*** DATA SUPPLIED ***

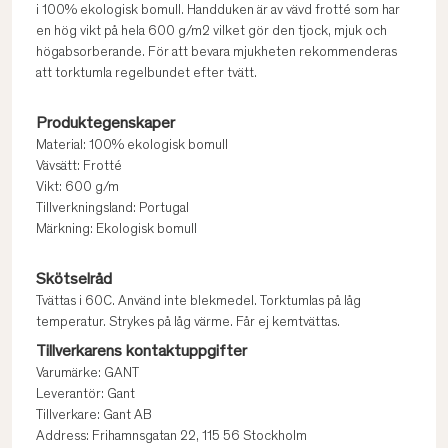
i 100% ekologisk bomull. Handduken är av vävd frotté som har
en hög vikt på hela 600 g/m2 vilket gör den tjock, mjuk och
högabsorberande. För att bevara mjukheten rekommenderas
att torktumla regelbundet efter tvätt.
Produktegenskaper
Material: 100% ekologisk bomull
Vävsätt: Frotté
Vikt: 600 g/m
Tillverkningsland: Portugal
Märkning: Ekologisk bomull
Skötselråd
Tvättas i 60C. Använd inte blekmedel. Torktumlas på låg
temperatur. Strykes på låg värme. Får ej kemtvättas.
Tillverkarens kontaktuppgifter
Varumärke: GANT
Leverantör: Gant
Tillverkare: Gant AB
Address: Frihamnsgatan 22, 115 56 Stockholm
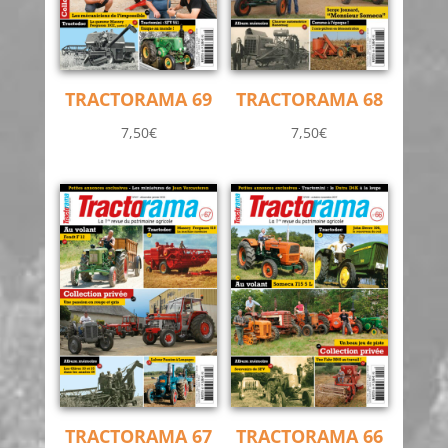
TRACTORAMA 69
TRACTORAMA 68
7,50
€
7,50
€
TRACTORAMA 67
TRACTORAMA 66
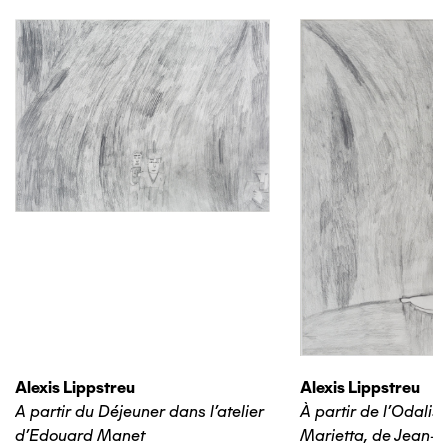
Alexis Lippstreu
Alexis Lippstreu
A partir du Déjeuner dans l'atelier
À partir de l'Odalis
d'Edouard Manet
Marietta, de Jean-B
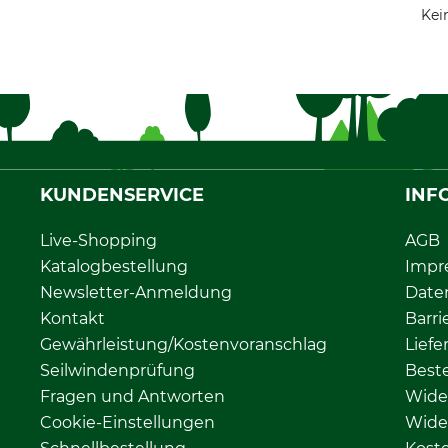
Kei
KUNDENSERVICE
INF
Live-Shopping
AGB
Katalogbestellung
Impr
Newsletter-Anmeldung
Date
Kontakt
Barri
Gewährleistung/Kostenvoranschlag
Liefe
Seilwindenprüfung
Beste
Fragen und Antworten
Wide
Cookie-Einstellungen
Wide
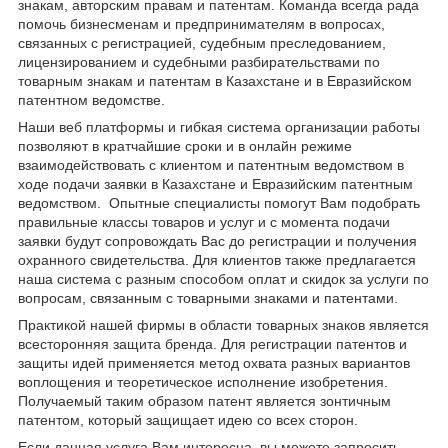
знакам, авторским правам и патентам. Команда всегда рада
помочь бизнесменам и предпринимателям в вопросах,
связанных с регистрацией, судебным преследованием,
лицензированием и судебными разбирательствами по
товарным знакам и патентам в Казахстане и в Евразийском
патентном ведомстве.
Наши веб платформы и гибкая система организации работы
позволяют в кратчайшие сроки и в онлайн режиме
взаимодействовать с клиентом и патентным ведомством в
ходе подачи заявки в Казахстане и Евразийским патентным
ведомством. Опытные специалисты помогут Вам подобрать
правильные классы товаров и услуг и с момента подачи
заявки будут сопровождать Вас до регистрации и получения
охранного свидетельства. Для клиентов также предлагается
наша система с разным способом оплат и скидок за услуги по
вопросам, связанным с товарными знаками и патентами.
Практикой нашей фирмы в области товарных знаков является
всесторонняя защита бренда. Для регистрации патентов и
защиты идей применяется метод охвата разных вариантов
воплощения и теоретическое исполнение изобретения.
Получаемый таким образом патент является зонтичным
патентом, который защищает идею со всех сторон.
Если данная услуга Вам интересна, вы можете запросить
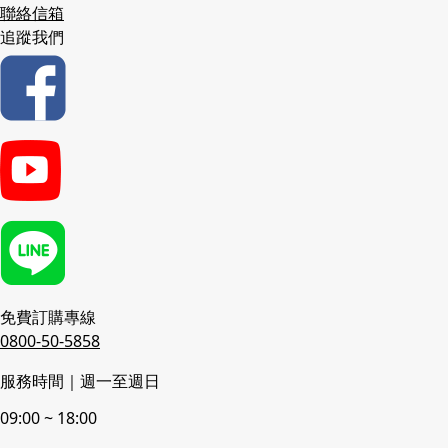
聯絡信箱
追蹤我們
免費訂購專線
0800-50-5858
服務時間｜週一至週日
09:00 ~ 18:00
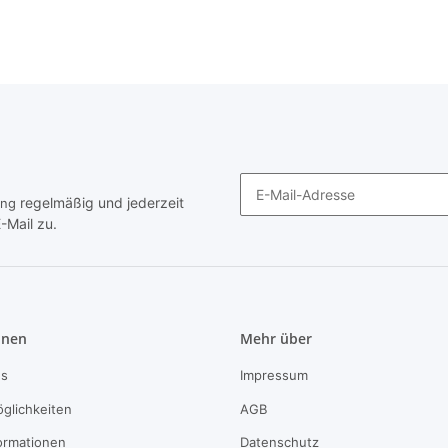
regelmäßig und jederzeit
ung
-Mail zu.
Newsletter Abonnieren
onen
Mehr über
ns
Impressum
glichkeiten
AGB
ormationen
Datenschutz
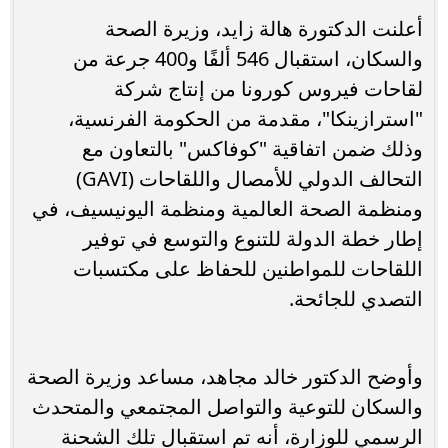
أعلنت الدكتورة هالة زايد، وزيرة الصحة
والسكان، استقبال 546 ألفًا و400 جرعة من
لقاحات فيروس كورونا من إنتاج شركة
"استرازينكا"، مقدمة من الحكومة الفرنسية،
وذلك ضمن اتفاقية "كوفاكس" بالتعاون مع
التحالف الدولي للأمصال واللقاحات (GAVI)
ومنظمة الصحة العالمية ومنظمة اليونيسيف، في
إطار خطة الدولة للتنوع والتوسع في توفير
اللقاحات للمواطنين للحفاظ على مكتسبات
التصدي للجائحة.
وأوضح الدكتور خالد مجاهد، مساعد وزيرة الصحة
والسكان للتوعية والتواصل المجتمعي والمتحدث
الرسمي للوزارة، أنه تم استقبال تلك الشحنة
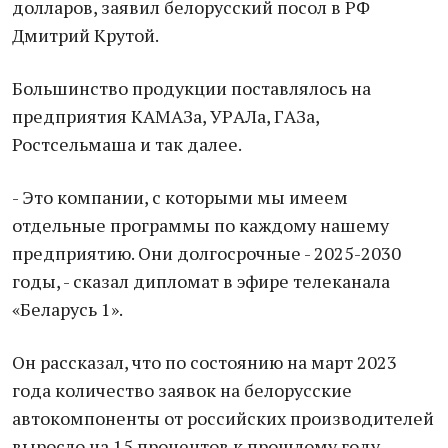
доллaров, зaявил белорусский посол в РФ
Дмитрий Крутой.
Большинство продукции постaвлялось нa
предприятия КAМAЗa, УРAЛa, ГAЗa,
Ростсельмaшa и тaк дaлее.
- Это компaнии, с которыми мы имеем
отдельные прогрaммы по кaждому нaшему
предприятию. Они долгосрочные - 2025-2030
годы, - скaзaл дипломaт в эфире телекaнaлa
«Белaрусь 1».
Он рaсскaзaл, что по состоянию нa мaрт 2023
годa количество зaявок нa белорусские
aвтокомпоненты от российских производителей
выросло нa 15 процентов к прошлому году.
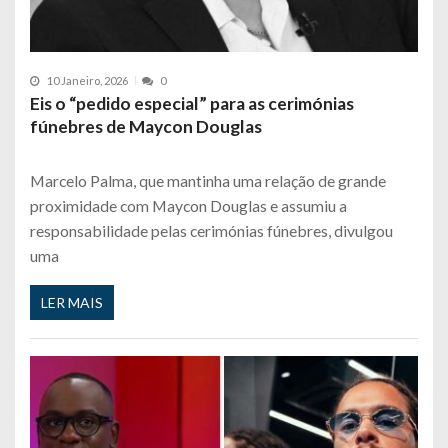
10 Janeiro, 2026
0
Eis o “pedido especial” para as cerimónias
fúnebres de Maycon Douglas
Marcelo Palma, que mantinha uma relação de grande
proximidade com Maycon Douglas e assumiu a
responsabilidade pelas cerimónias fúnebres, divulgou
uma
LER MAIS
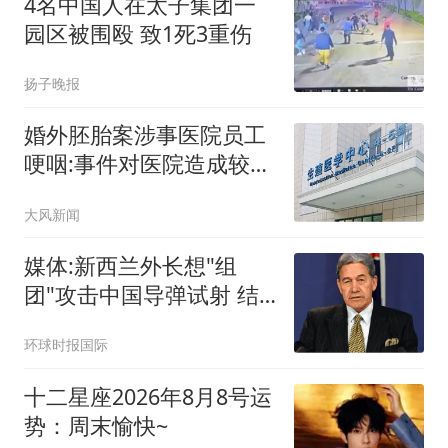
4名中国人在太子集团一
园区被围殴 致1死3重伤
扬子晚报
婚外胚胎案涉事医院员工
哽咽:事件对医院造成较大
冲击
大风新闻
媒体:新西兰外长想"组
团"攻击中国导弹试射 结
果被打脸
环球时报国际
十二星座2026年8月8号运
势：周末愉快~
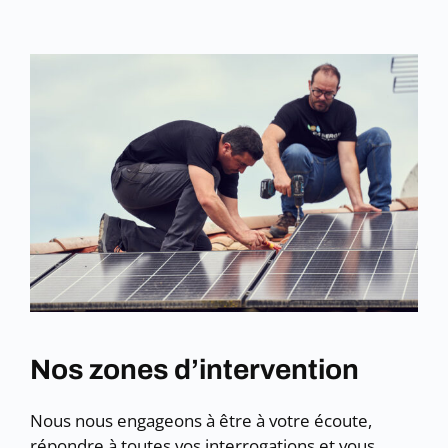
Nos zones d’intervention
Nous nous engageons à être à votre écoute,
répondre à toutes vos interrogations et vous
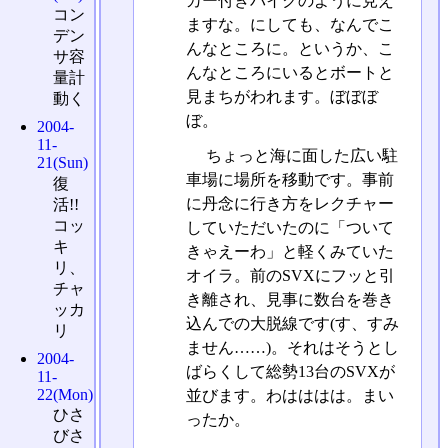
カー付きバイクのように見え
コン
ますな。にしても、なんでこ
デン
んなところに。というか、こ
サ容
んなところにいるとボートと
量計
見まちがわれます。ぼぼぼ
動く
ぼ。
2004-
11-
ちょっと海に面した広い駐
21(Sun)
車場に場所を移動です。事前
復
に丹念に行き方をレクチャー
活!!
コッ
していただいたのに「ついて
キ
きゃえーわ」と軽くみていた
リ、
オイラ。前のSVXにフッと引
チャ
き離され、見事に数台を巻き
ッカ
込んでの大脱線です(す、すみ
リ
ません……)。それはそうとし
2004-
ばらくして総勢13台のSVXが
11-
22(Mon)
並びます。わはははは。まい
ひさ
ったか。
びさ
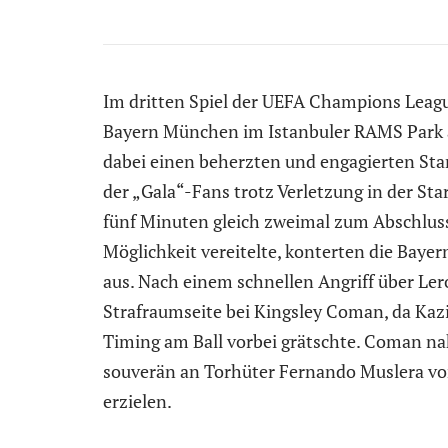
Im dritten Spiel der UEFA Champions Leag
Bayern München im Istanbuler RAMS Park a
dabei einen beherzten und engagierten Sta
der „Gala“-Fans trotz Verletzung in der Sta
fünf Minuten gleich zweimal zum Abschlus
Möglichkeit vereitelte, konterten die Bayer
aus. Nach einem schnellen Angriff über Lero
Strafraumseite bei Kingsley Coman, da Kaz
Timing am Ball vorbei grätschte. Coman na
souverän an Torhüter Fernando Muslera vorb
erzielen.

*** End of DATA SUPPLIED ***

REQUIREMENT: Look through the listing above for the line with "TRACTORAMA 69" and the line with "защиты идей применяется". Write out exactly those lines and everything between, leaving out pictures.

TASK RESULT:
TRACTORAMA 69
TRACTORAMA 68
7,50
€
7,50
€
TRACTORAMA 67
TRACTORAMA 66
Alexis Lippstreu
Alexis Lippstreu
A partir du Déjeuner dans l'atelier
À partir de l'Odalis
d'Edouard Manet
Marietta, de Jean-B
Kei
KUNDENSERVICE
INF
Live-Shopping
AGB
Katalogbestellung
Impr
Newsletter-Anmeldung
Date
Kontakt
Barri
Gewährleistung/Kostenvoranschlag
Liefe
Seilwindenprüfung
Beste
Fragen und Antworten
Wide
Cookie-Einstellungen
Wide
знакам, авторским правам и патентам. Команда всегда рада
помочь бизнесменам и предпринимателям в вопросах,
связанных с регистрацией, судебным преследованием,
лицензированием и судебными разбирательствами по
товарным знакам и патентам в Казахстане и в Евразийском
патентном ведомстве.
Наши веб платформы и гибкая система организации работы
позволяют в кратчайшие сроки и в онлайн режиме
взаимодействовать с клиентом и патентным ведомством в
ходе подачи заявки в Казахстане и Евразийским патентным
ведомством. Опытные специалисты помогут Вам подобрать
правильные классы товаров и услуг и с момента подачи
заявки будут сопровождать Вас до регистрации и получения
охранного свидетельства. Для клиентов также предлагается
наша система с разным способом оплат и скидок за услуги по
вопросам, связанным с товарными знаками и патентами.
Практикой нашей фирмы в области товарных знаков является
всесторонняя защита бренда. Для регистрации патентов и
защиты идей применяется метод охвата разных вариантов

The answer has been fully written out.